-- Information given --
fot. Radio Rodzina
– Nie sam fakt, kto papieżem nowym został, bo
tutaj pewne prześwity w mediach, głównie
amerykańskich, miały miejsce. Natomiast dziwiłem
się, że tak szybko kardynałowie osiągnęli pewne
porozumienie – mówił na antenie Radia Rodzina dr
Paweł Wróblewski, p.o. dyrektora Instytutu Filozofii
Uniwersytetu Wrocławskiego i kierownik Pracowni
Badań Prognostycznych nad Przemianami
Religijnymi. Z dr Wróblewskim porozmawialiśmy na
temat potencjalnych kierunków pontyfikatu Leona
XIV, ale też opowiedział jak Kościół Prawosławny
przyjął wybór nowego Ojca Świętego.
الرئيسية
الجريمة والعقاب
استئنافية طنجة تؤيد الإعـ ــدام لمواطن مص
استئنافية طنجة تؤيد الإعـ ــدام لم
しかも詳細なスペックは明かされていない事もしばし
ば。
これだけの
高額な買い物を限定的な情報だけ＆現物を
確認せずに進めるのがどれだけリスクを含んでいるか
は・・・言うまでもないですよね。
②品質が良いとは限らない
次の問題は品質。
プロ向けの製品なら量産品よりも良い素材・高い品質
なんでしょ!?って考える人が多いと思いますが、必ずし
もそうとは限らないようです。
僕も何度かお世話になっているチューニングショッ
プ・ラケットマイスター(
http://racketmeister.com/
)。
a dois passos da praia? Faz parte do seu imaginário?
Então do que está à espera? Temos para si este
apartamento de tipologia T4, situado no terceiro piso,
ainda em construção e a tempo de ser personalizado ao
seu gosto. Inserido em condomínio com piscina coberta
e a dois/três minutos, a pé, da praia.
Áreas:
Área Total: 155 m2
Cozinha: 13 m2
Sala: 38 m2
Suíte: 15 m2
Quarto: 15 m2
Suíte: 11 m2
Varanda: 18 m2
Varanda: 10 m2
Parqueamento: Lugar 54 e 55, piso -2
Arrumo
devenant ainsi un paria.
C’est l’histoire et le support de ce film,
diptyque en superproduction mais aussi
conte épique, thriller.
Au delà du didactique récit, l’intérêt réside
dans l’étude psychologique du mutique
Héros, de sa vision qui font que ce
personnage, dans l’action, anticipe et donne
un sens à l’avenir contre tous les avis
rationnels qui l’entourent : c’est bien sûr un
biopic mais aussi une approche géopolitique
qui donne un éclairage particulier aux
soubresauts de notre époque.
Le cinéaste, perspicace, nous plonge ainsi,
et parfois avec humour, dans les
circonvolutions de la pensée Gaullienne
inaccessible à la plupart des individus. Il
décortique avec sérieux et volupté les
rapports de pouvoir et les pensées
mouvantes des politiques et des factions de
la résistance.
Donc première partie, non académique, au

-- What needs to be done --
Every record is to be written out verbatim.

-- Response to this task --
fot. Radio Rodzina
– Nie sam fakt, kto papieżem nowym został, bo
tutaj pewne prześwity w mediach, głównie
amerykańskich, miały miejsce. Natomiast dziwiłem
się, że tak szybko kardynałowie osiągnęli pewne
porozumienie – mówił na antenie Radia Rodzina dr
Paweł Wróblewski, p.o. dyrektora Instytutu Filozofii
Uniwersytetu Wrocławskiego i kierownik Pracowni
Badań Prognostycznych nad Przemianami
Religijnymi. Z dr Wróblewskim porozmawialiśmy na
temat potencjalnych kierunków pontyfikatu Leona
XIV, ale też opowiedział jak Kościół Prawosławny
przyjął wybór nowego Ojca Świętego.
الرئيسية
الجريمة والعقاب
استئنافية طنجة تؤيد الإعـ ــدام لمواطن مص
استئنافية طنجة تؤيد الإعـ ــدام لم
しかも詳細なスペックは明かされていない事もしばし
ば。
これだけの
高額な買い物を限定的な情報だけ＆現物を
確認せずに進めるのがどれだけリスクを含んでいるか
は・・・言うまでもないですよね。
②品質が良いとは限らない
次の問題は品質。
プロ向けの製品なら量産品よりも良い素材・高い品質
なんでしょ!?って考える人が多いと思いますが、必ずし
もそうとは限らないようです。
僕も何度かお世話になっているチューニングショッ
プ・ラケットマイスター(
http://racketmeister.com/
)。
a dois passos da praia? Faz parte do seu imaginário?
Então do que está à espera? Temos para si este
apartamento de tipologia T4, situado no terceiro piso,
ainda em construção e a tempo de ser personalizado ao
seu gosto. Inserido em condomínio com piscina coberta
e a dois/três minutos, a pé, da praia.
Áreas:
Área Total: 155 m2
Cozinha: 13 m2
Sala: 38 m2
Suíte: 15 m2
Quarto: 15 m2
Suíte: 11 m2
Varanda: 18 m2
Varanda: 10 m2
Parqueamento: Lugar 54 e 55, piso -2
Arrumo
devenant ainsi un paria.
C’est l’histoire et le support de ce film,
diptyque en superproduction mais aussi
conte épique, thriller.
Au delà du didactique récit, l’intérêt réside
dans l’étude psychologique du mutique
Héros, de sa vision qui font que ce
personnage, dans l’action, anticipe et donne
un sens à l’avenir contre tous les avis
rationnels qui l’entourent : c’est bien sûr un
biopic mais aussi une approche géopolitique
qui donne un éclairage particulier aux
soubresauts de notre époque.
Le cinéaste, perspicace, nous plonge ainsi,
et parfois avec humour, dans les
circonvolutions de la pensée Gaullienne
inaccessible à la plupart des individus. Il
décortique avec sérieux et volupté les
rapports de pouvoir et les pensées
mouvantes des politiques et des factions de
la résistance.
Donc première partie, non académique, au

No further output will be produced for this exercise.